Namun, Grimwade dan Carter dalam Nuryanti, 1996: 161 menyatakan bahwa, seringkali suatu sites diperjuangkan untuk direstorasi
atau dikonservasi, tetapi elemen krusial lain terlupakan, yaitu pengenalan dan pemahaman kepada masyarakat mengenai upaya konservasi
tersebut. Tanpa pengenalan dan apresiasi masyarakat mengenai kegiatan konservasi tersebut, maka akan memungkinkan situs itu menjadi kurang
bermakna dan pemahaman akan posisi masyarakat dalam rantai evolusi akan hilang. Masyarakat perlu mengetahui dengan jelas apa sebenarnya
yang dikonservasi di kawasan mereka dan mengapa dikonservasi. Dengan memahami hal tersebut, masyarakat akan merasa memiliki
sesuatu yang dapat dibanggakan. Dengan demikian, tuntutan akan kelanggengan suatu kawasan cagar budaya secara penuh dapat dicapai
tidak hanya dari aktivitas konservasi namun juga dengan memberikan makna tempat tersebut dalam kehidupan masyarakat yang kontemporer.

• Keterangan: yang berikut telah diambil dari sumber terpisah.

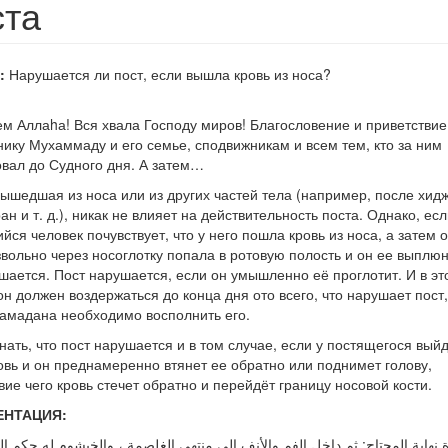
ста
:
Нарушается ли пост, если вышла кровь из носа?
м Аллаhа! Вся хвала Господу миров! Благословение и приветствие
ику Мухаммаду и его семье, сподвижникам и всем тем, кто за ним
вал до Судного дня. А затем…
вышедшая из носа или из других частей тела (например, после хи
ан и т. д.), никак не влияет на действительность поста. Однако, есл
йся человек почувствует, что у него пошла кровь из носа, а затем 
вольно через носоглотку попала в ротовую полость и он ее выплюн
шается. Пост нарушается, если он умышленно её проглотит. И в эт
он должен воздержаться до конца дня ото всего, что нарушает пост,
амадана необходимо восполнить его.
нать, что пост нарушается и в том случае, если у постящегося выйд
овь и он преднамеренно втянет ее обратно или поднимет голову,
вие чего кровь стечет обратно и перейдёт границу носовой кости.
ЕНТАЦИЯ:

Dengan pengenalan dan pemahaman kepada masyarakat mengenai kegiatan konservasi ini maka dapat memupuk kebanggaan masyarakat
terhadap situs bersejarah tersebut serta menumbuhkan kesadaran bahwa pusaka budaya yang ada di kawasannya sclalu membutuhkan jasa-jasa
konservasi. Pemahaman masyarakat akan rencana pelestarian dan pengembangan kawasan juga dapat menjadi sebuah perangsang bagi
proses pengembangan komunitas lebih lanjut dan menstimulasi pengembangan ekonomi lokal.
Masyarakat tidak hanya sebagai subyek yang dilibatkan dalam kegiatan tersebut tetapi juga sebagai obyek konservasi. Untuk itu,
pemahaman akan persepsi masyarakat lokal perlu dilakukan agar kebijakan dan tindakan revitalisasi terutama penanganan hunian di
kawasan ini tidak hanya menekankan pada aspek tertentu saja, baik itu aspek historis maupun estetis, serta tidak berkesan mengorbankan
kelompok tertentu dalam masyarakat, yang berarti bertentangan dengan salah satu prinsip konservasi.
Menurut Hampton dalam Nuryanti, 1996: 204 perencanaan suatu kawasan yang menggunakan pendekatan top down tanpa memperhatikan
aspirasi dari bawah, pada beberapa kasus memunculkan kebijakan penggusuran masyarakat setempat untuk proyek pariwisata yang dinilai
tanpa kompromi. Pemusnahan fisik suatu desa dan penggusuran masyarakat lokal ini disebut olch Wall dalam Hampton dalam Nuryanti,
1996: 204 sebagai people outside the plan. Dengan pendekatan pada
masyarakat, maka diharapkan konservasi suatu kawasan tidak melahirkan people outside the plan, sehingga kegiatan konservasi dan
pengembangan kawasan mendapat dukungan dari masyarakat setempat.